BEGIN

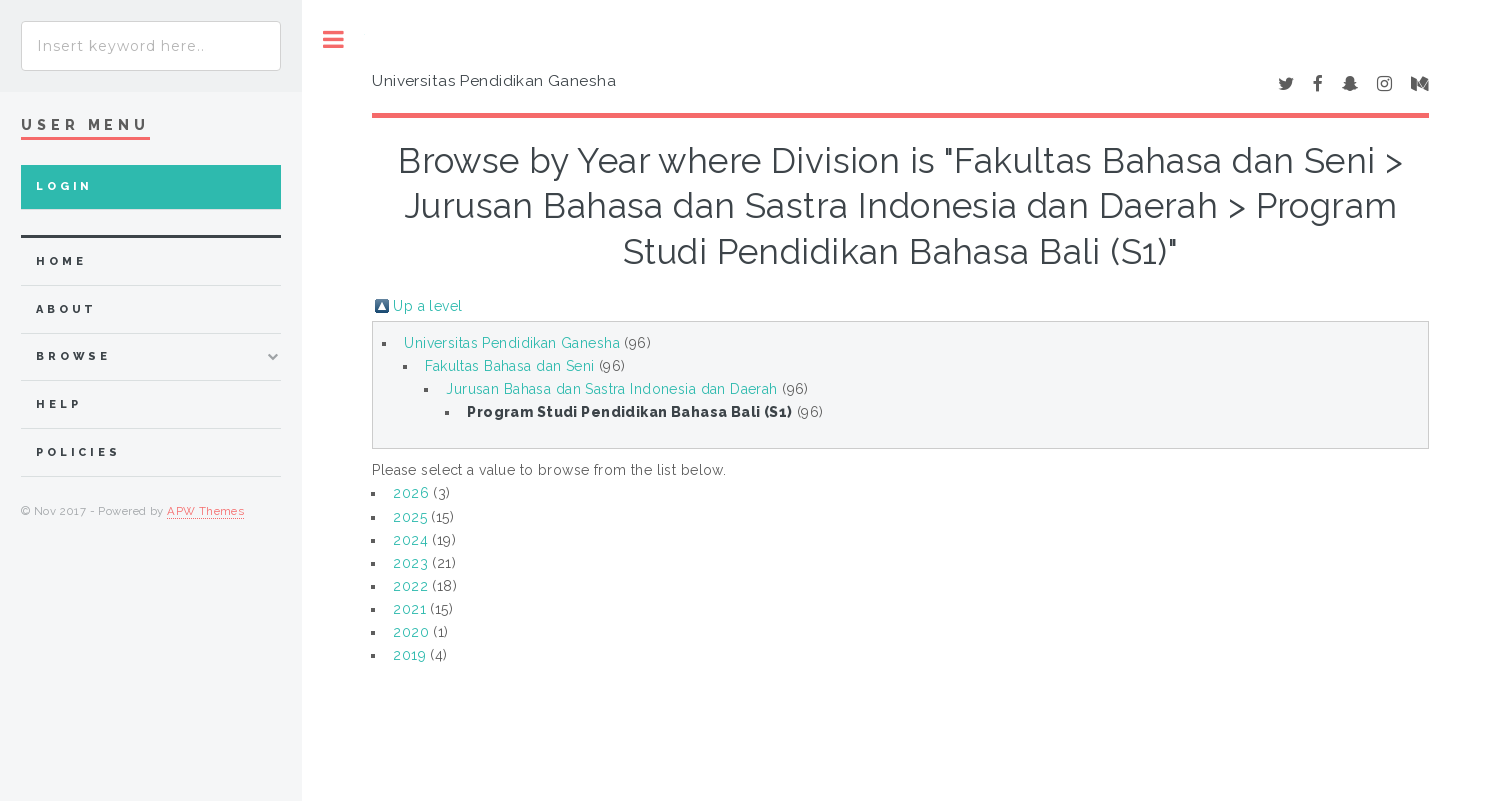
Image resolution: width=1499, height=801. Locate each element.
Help (58, 404)
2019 (409, 655)
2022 (410, 586)
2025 (410, 517)
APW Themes (205, 511)
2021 (409, 609)
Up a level (427, 306)
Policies (78, 452)
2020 (411, 632)
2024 (410, 540)
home (61, 261)
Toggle (333, 39)
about (66, 309)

END

[What is being asked] All of the data should come back exactly as written, but without pictures.

[Result of the exercise]
Image resolution: width=1499, height=801. Locate each element.
Help (58, 404)
2019 (409, 655)
2022 (410, 586)
2025 (410, 517)
APW Themes (205, 511)
2021 (409, 609)
Up a level (427, 306)
Policies (78, 452)
2020 (411, 632)
2024 (410, 540)
home (61, 261)
Toggle (333, 39)
about (66, 309)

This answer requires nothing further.